Ma première expérience se déroula d’une manière assez incongrue, lorsque gamin, entre deux répétitions de la Maîtrise de Radio France, attiré par un son magique, je poussais la porte de la salle de concert : de grands trilles résonnaient, jaillissaient plutôt : un visage très blanc, impassible, barré d’une moustache sévère, semblait tout à fait détaché de ce que ses longues mains sculpturales produisaient sur le clavier. Arturo Benedetti Michelangeli essayait le piano qu’il allait jouer le lendemain pour L’Empereur de Beethoven.
Ce son si lumineux et pourtant si formé, ce son de marbre pur, je ne l’oublierai jamais plus, et l’entendrai une dernière fois au Châtelet lorsque le froid de la salle empêcha le pianiste de poursuivre plus avant dans les Ballades de Brahms.

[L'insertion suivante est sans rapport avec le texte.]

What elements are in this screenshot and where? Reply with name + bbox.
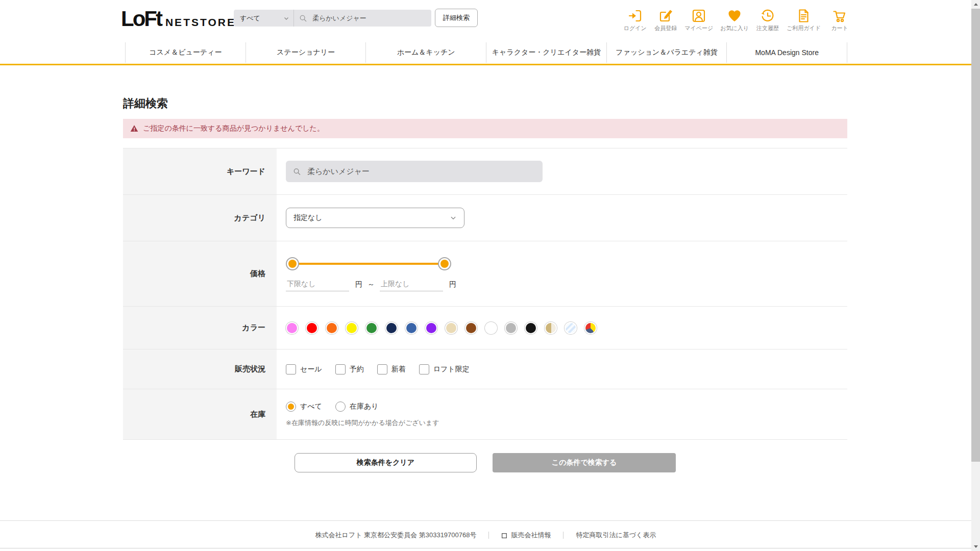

Mais quant à le retrouver au disque …
C’est bien là la difficulté première que d’ailleurs n’élude guère le copieux coffret publié aujourd’hui par Warner, où s’agrègent les rares gravures Telefunken et EMI avec celles autrement abondantes d’enregistrements de concert publiés jadis par Fonit Cetra (ce qui explique le passage des 4 CD de l’anthologie ICON aux 14 CD du nouveau venu) : littéralement ce son ne se reproduit pas.

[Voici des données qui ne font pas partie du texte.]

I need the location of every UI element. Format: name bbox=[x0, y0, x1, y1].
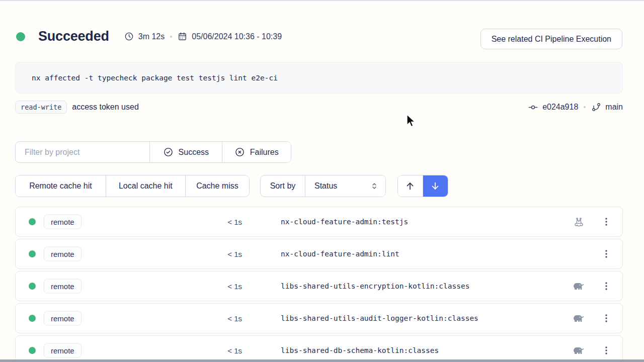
sort-field-select[interactable]: Status bbox=[305, 175, 385, 197]
separator-dot bbox=[170, 36, 172, 38]
arrow-up-icon bbox=[405, 180, 416, 192]
task-name[interactable]: nx-cloud-feature-admin:testjs bbox=[281, 218, 408, 226]
task-name[interactable]: nx-cloud-feature-admin:lint bbox=[281, 250, 399, 258]
git-commit-icon bbox=[528, 102, 538, 113]
access-token-text: access token used bbox=[72, 103, 139, 112]
filter-failures-button[interactable]: Failures bbox=[222, 142, 291, 162]
token-row: read-write access token used e024a918 ma… bbox=[15, 101, 623, 114]
run-command-text: nx affected -t typecheck package test te… bbox=[32, 74, 278, 82]
clock-icon bbox=[124, 32, 134, 41]
task-status-dot bbox=[29, 347, 36, 354]
top-border bbox=[0, 0, 644, 1]
task-duration: < 1s bbox=[197, 218, 242, 226]
task-row[interactable]: remote < 1s libs-shared-utils-encryption… bbox=[15, 271, 623, 301]
mouse-cursor bbox=[406, 114, 417, 131]
chevron-up-down-icon bbox=[370, 182, 379, 191]
x-circle-icon bbox=[234, 147, 245, 157]
gradle-elephant-icon bbox=[572, 280, 585, 292]
task-name[interactable]: libs-shared-db-schema-kotlin:classes bbox=[281, 346, 439, 354]
task-duration: < 1s bbox=[197, 250, 242, 258]
kebab-menu-icon[interactable] bbox=[602, 314, 611, 323]
filter-success-label: Success bbox=[179, 148, 209, 157]
arrow-down-icon bbox=[430, 180, 441, 192]
task-list: remote < 1s nx-cloud-feature-admin:testj… bbox=[15, 207, 623, 362]
git-branch-icon bbox=[591, 102, 601, 112]
access-token-badge: read-write bbox=[15, 101, 67, 114]
calendar-icon bbox=[178, 32, 187, 41]
gradle-elephant-icon bbox=[572, 312, 585, 324]
task-duration: < 1s bbox=[197, 282, 242, 291]
cache-source-badge: remote bbox=[44, 247, 82, 261]
run-duration: 3m 12s bbox=[124, 32, 165, 41]
gradle-elephant-icon bbox=[572, 344, 585, 356]
status-dot bbox=[16, 32, 25, 41]
check-circle-icon bbox=[163, 147, 174, 157]
task-status-dot bbox=[29, 315, 36, 322]
kebab-menu-icon[interactable] bbox=[602, 249, 611, 258]
task-duration: < 1s bbox=[197, 346, 242, 355]
sort-direction-toggle bbox=[397, 175, 448, 197]
kebab-menu-icon[interactable] bbox=[602, 346, 611, 355]
page-title: Succeeded bbox=[38, 29, 109, 44]
run-date-value: 05/06/2024 10:36 - 10:39 bbox=[192, 32, 282, 41]
cache-source-badge: remote bbox=[44, 215, 82, 229]
vcs-info: e024a918 main bbox=[528, 102, 623, 113]
task-status-dot bbox=[29, 283, 36, 290]
sort-by-label: Sort by bbox=[261, 175, 305, 197]
bottom-border bbox=[0, 359, 644, 362]
task-row[interactable]: remote < 1s nx-cloud-feature-admin:testj… bbox=[15, 207, 623, 237]
separator-dot bbox=[584, 106, 586, 108]
task-duration: < 1s bbox=[197, 314, 242, 323]
branch-name[interactable]: main bbox=[605, 103, 623, 112]
task-row[interactable]: remote < 1s nx-cloud-feature-admin:lint bbox=[15, 239, 623, 269]
sort-ascending-button[interactable] bbox=[398, 175, 423, 197]
run-duration-value: 3m 12s bbox=[138, 32, 165, 41]
commit-sha[interactable]: e024a918 bbox=[542, 103, 578, 112]
cache-source-badge: remote bbox=[44, 343, 82, 358]
task-name[interactable]: libs-shared-utils-audit-logger-kotlin:cl… bbox=[281, 314, 478, 322]
filter-success-button[interactable]: Success bbox=[150, 142, 221, 162]
cache-source-badge: remote bbox=[44, 279, 82, 294]
kebab-menu-icon[interactable] bbox=[602, 282, 611, 291]
run-command-box: nx affected -t typecheck package test te… bbox=[15, 62, 623, 94]
sort-selected-value: Status bbox=[314, 182, 337, 191]
sort-control: Sort by Status bbox=[260, 175, 386, 197]
related-ci-pipeline-button[interactable]: See related CI Pipeline Execution bbox=[480, 29, 622, 49]
run-status-header: Succeeded 3m 12s 05/06/2024 10:36 - 10:3… bbox=[16, 29, 282, 44]
tab-local-cache-hit[interactable]: Local cache hit bbox=[106, 175, 185, 197]
task-status-dot bbox=[29, 250, 36, 257]
cache-filter-tabs: Remote cache hit Local cache hit Cache m… bbox=[15, 175, 250, 197]
tab-cache-miss[interactable]: Cache miss bbox=[186, 175, 249, 197]
sort-descending-button[interactable] bbox=[423, 175, 448, 197]
run-date: 05/06/2024 10:36 - 10:39 bbox=[178, 32, 282, 41]
jest-icon bbox=[572, 216, 585, 228]
task-status-dot bbox=[29, 218, 36, 225]
task-name[interactable]: libs-shared-utils-encryption-kotlin:clas… bbox=[281, 282, 469, 290]
filter-failures-label: Failures bbox=[250, 148, 279, 157]
tab-remote-cache-hit[interactable]: Remote cache hit bbox=[16, 175, 106, 197]
kebab-menu-icon[interactable] bbox=[602, 217, 611, 226]
task-row[interactable]: remote < 1s libs-shared-utils-audit-logg… bbox=[15, 303, 623, 333]
task-row[interactable]: remote < 1s libs-shared-db-schema-kotlin… bbox=[15, 335, 623, 362]
filter-bar: Success Failures bbox=[15, 141, 291, 163]
cache-source-badge: remote bbox=[44, 311, 82, 326]
filter-project-input[interactable] bbox=[16, 142, 149, 162]
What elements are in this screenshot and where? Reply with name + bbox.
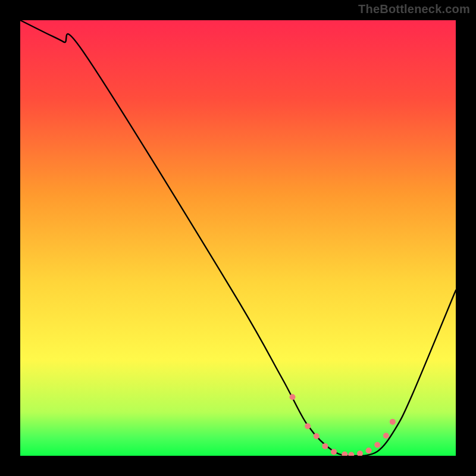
watermark-text: TheBottleneck.com [358,2,470,16]
marker-dot [331,449,337,455]
marker-dot [290,394,296,400]
chart-container: TheBottleneck.com [0,0,476,476]
plot-area [20,20,456,456]
marker-dot [374,442,380,448]
plot-svg [20,20,456,456]
marker-dot [305,423,311,429]
marker-dot [322,443,328,449]
marker-dot [390,419,396,425]
marker-dot [314,433,320,439]
marker-dot [366,447,372,453]
marker-dot [383,433,389,439]
gradient-background [20,20,456,456]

Mais je fais avec, et parcours plutôt que les gravures de studio bien connues ces archives de la RAI – concertos ou récitals – dont émergent deux rencontres magiques – le Schumann dirigé avec art par Gianandrea Gavazzeni et un Premier Concerto de Liszt fulgurant emmené par Rafael Kubelik. Dans le Schumann, un chant intense et presque secret, dans le Liszt tout un vocabulaire chevaleresque et une imagination dans les accents, les traits, les scansions qui tordent le cou à la légende d’un Benedetti Michelangeli apôtre d’un classicisme sévère. D’ailleurs, dés qu’il s’immerge dans le romantisme, son art cherche un équilibre entre une certaine pureté du style (jamais strict pour autant) et une variété d’atmosphères, une palette expressive bien plus variées que ne le laisserait supposer la légende.

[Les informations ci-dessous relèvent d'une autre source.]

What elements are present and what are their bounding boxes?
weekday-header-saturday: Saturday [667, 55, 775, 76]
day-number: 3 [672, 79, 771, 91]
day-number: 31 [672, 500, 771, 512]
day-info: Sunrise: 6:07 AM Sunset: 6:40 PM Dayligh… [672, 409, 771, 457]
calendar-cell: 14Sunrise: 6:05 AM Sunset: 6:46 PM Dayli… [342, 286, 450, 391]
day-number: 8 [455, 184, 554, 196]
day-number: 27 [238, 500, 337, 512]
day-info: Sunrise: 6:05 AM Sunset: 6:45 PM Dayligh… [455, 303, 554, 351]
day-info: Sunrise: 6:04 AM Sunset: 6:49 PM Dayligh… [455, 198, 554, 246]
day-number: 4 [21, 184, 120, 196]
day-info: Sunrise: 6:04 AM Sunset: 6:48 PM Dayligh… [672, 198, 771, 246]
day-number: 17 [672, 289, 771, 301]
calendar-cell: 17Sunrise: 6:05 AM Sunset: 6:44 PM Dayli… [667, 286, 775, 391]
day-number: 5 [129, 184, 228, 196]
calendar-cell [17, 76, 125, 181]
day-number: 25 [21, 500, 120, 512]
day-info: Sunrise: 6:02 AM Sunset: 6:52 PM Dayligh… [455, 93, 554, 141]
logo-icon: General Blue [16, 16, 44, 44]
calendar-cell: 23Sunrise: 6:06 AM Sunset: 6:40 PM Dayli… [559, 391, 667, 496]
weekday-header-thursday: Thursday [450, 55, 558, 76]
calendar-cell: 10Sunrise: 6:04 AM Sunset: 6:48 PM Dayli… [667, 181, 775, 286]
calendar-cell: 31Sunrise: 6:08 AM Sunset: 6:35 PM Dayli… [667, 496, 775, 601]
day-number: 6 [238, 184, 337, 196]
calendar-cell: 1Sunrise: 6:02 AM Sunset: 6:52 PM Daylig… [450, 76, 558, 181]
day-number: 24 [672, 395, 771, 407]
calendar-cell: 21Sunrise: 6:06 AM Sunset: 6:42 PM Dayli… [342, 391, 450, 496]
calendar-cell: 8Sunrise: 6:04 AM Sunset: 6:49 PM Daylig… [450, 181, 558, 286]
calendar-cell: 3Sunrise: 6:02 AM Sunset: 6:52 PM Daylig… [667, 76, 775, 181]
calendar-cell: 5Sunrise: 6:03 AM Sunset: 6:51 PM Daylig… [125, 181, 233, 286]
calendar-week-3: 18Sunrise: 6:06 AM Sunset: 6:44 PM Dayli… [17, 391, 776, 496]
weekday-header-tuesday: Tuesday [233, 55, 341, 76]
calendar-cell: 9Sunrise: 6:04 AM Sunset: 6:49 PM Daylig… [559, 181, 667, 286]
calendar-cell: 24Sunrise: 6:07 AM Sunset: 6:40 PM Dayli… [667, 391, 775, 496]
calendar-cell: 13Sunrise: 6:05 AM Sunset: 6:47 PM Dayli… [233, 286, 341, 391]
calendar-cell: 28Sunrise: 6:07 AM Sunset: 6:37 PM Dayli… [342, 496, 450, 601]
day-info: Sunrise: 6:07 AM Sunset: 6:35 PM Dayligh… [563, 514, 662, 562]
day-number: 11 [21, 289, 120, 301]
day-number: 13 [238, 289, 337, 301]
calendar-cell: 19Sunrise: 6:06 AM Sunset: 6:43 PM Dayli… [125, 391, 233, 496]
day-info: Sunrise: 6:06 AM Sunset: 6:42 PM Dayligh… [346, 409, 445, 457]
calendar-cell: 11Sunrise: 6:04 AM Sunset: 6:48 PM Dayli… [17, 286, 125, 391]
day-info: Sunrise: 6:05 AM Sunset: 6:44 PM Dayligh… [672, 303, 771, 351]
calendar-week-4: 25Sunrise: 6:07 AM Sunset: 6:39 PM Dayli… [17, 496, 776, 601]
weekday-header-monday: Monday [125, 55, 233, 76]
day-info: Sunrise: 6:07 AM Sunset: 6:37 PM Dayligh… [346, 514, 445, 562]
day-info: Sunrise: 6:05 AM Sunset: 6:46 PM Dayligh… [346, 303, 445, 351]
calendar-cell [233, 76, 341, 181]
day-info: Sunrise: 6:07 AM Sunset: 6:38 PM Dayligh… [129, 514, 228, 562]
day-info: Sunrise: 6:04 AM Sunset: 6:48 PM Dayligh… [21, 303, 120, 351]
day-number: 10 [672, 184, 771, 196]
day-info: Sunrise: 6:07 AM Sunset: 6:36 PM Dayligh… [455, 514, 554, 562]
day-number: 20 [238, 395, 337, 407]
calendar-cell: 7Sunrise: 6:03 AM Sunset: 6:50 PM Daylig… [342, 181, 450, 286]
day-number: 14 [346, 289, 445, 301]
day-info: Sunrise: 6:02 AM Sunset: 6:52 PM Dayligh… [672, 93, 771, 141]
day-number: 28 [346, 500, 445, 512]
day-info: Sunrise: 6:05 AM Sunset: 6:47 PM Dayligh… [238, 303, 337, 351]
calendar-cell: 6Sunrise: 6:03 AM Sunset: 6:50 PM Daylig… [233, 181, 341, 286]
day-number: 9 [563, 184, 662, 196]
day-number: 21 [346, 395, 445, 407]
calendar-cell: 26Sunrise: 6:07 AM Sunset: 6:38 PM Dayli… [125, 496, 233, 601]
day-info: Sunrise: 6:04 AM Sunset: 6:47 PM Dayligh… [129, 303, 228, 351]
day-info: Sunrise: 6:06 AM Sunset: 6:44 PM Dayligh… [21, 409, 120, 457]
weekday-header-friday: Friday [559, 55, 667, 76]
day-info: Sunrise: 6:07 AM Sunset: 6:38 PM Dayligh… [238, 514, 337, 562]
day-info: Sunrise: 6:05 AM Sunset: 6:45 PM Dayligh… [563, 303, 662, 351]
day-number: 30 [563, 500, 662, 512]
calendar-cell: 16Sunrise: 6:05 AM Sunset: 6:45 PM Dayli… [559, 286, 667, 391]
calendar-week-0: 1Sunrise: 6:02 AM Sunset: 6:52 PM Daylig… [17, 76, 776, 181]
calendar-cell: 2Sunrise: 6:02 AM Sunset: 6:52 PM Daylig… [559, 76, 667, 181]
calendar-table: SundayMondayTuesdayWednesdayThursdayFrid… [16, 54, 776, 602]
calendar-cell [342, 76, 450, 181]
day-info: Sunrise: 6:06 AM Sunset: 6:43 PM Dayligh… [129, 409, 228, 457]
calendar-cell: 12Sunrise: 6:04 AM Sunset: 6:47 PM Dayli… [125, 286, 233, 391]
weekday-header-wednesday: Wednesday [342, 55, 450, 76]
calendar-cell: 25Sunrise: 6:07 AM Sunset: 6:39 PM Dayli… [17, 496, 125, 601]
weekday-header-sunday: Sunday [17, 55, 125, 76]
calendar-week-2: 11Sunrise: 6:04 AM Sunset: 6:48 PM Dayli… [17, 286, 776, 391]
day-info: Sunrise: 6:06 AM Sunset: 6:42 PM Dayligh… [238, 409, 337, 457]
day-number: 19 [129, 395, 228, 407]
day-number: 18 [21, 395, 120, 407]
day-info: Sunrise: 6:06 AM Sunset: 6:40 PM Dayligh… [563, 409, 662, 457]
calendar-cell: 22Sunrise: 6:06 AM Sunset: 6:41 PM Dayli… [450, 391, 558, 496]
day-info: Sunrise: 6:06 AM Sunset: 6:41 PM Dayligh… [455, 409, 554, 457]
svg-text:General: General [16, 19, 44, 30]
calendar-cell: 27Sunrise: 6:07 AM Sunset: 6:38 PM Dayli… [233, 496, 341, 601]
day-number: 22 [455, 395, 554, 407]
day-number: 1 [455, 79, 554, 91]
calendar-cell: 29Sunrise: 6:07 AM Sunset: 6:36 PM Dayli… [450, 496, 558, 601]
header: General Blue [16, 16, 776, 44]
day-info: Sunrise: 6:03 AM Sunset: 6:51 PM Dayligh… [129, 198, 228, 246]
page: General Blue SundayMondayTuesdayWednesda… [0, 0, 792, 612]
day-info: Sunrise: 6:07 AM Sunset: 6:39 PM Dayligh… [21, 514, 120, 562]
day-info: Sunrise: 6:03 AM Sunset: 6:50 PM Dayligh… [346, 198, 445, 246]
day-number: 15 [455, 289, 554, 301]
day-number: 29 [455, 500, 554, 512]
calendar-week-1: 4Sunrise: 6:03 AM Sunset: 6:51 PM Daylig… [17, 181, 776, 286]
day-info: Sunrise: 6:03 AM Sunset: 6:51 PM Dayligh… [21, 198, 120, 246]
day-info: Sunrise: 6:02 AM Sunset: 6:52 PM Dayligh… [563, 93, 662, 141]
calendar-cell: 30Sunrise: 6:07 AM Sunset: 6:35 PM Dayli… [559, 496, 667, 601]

Tous les Chopin sont à ce titre exemplaires et souvent se parent d’une délicatesse, d’une attention aux détails qui montrent la profondeur du regard de l’artiste sur les partitions. Beaucoup de Chopin donc, des Schumann que d’aucun jugeront trop tenus surtout si on les compare à ceux de Dino Ciani – mais comment ne pas entendre à quel point ils inspireront ceux de Maurizio Pollini – trois Concertos de Mozart artistement ouvragés où le pianiste pense le son du clavier d’une manière singulière, allégeant le toucher pour créer des irisations de timbre que l’on retrouve également dans les Haydn avec Edmond de Stoutz, quelques sculptures baroques, des Rumores de la caleta d’Albéniz magiques, les célèbres et réordonnées Variations Paganini de Brahms, les impassibles et somptueux Concerto en sol de Ravel et 4e de Rachmaninov, L’Empereur avec Massimo Freccia, tous cèdent cependant le pas devant le récital Debussy capté en 1963 par la RAI de Turin. Les deux Livres d’Images (écoutez Mouvement, fascinant sur-place), Canope et Bruyères, et la tendresse si désarmante de Children’s Corner.
Un Maître ? Un Poète.
LE DISQUE DU JOUR
Arturo
Benedetti Michelangeli
The Warner Recordings
Oeuvres de Albéniz, J. S. Bach, Beethoven, Brahms, Chopin, Debussy, Galuppi, Granados, Grieg, Haydn, Liszt, Marescotti, Mompou, Mozart, Rachmaninov, Ravel, Scarlatti, Schumann, Tomeoni
Arturo Benedetti Michelangeli, piano
Orchestra Sinfonica di Roma della RAI
Gianandrea Gavazzeni (Schumann, enr. 1962), Massimo Freccia (Beethoven), dir.
Orchestra Sinfonica di Torino della RAI
Rafael Kubelik (Liszt), Mario Rossi (Haydn, enr. 1959), direction
Orchestra del Teatro alla Scala di Milano (Schumann, Grieg – enr. 1942)
Alceo Galliera, direction
Züricher Kammerorchester (Haydn, enr. 1975)
Edmond de Stoutz, direction
Philharmonia Orchestra (Ravel, Rachmaninov)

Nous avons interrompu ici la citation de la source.